Bahçeli meclis küme toplantısında dedi ki:

-“ Rusya‘nın karşısında Batı’nın sözcülüğünü yapanlar hastalıklı sömürge kalıntıları olduklarını acıklı biçimde göstermişlerdir. İstanbul Dolmabahçe rıhtımına demirleyen ABD’nin 6’ncı Filosu’na 17 Temmuz 1968’de saldıranlar ve onların müsaadeden yürüyenler, geldiğimiz bu kademede utanmadan, sıkılmadan, hiç bir mahcubiyet duymadan o filonun tayfası, kurşun askeri haline gelmişlerdir. Bunların dünü mü doğruydu? Yoksa bugün yaptıkları mı doğrudur?”

Bilmeyenler için yazayım:



Anti-emperyalist solcu öğrencilerin 1968 ve 1969 yılında Amerikan 6’ncı Filo’ya karşı yaptığı hareketler yüzünden üç devrimci genç öldürüldü.

Artık, söyler misiniz:

Bahçeli’nin dünü mü yanlıştı, bugünü mü yanlışsız? Diyor ki; Amerikan emperyalizmine karşı çıkan solcular neredesiniz? Nasıl dönüşüm yaşadınız ki, 6’ncı Filo’nun tayfası-kurşun askeri oldunuz? Hakikat tespit.
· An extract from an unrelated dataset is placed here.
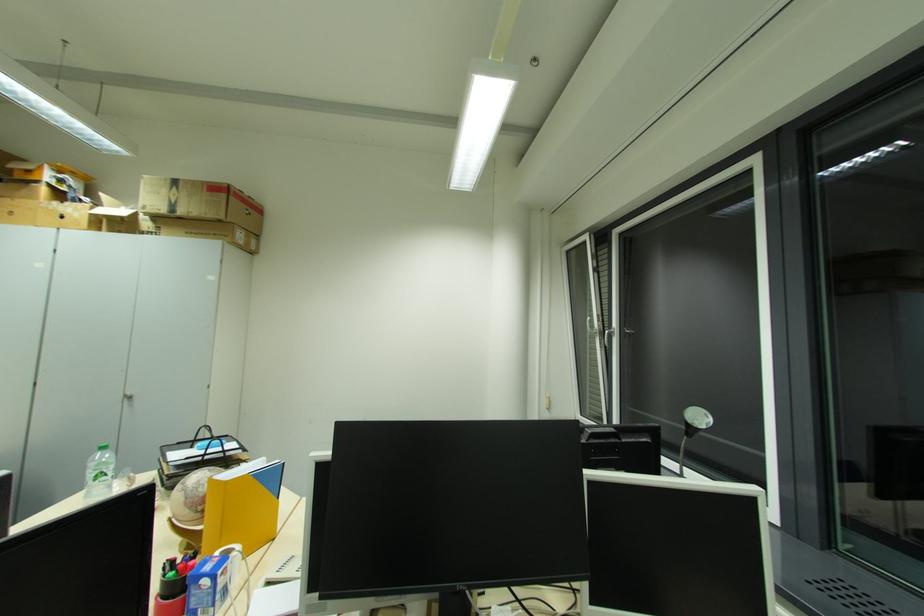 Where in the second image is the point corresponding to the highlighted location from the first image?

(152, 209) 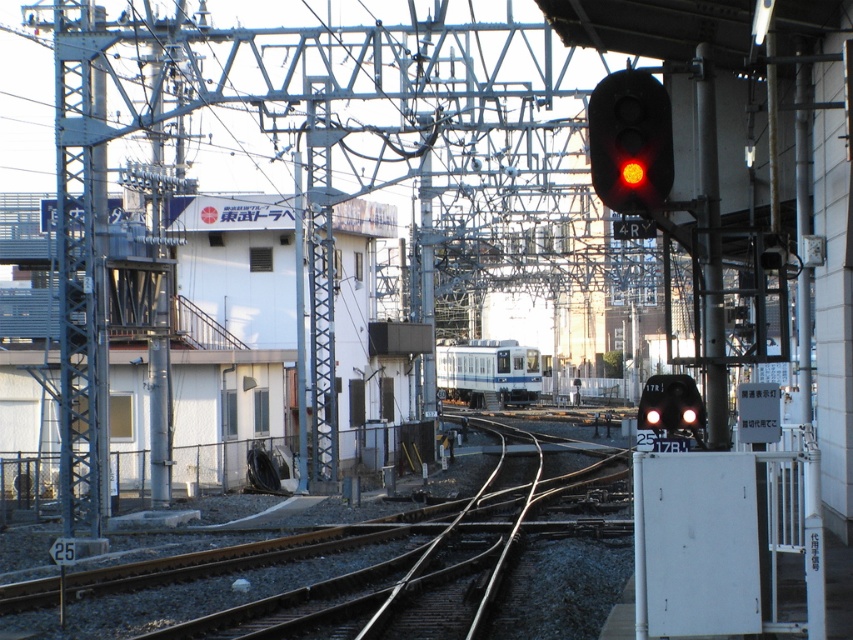 Is point (662, 92) positioned behind point (467, 356)?

No, (662, 92) is closer to viewer.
Lakin sanırım Bahçeli bunu tüm solcular için söylemiyor; zira, bedeller ödeme değerine inatla devrimci çizgisini bozmayan solcular var hâlâ bu ülkede…

Peki… Bahçeli nasıl bir düşünsel değişim yaşadı ki, 6’ncı Filo’ya karşı çıkan devrimciler ile tıpkı safta buluştu?



On yıllar daha sonra (hep Rusya/SB aykırılığıyla bilinen) bir milliyetçi parti, Amerikan emperyalizmine karşı niye tutum almaya başladı? Ki partinin yayın organı TÜRKGÜN de Bahçeli’nin kelamlarını dün manşete taşıdı.

Son devir Bahçeli konuşmalarında çoğunlukla görülüyor; pek sadık olduğu neoliberalizme karşı da sesini çıkarmaya başladı. Halkçılığı, toplumculuğu, ulusal pazarı koruyan milliyetçilik ışığını hatırladı demek!

bu biçimde: MHP’deki politik değişimi nasıl değerlendirmeliyiz? Bu, yurtsever devrimcilere karşı Soğuk Savaş eseri salt komando olmaya indirgenen statükocu bilincin-eylemin, kökü 1880’lere dayanan Türkçülük özüne dönüşü mü? elbette tartışmalıyız…

Sonuçta:

Bahçeli’nin geldiği yer sevindiricidir.



Kimi solcuların savrulduğu yer üzücüdür.

CHP idaresinin bu gelişmeleri okuyamaması acıdır.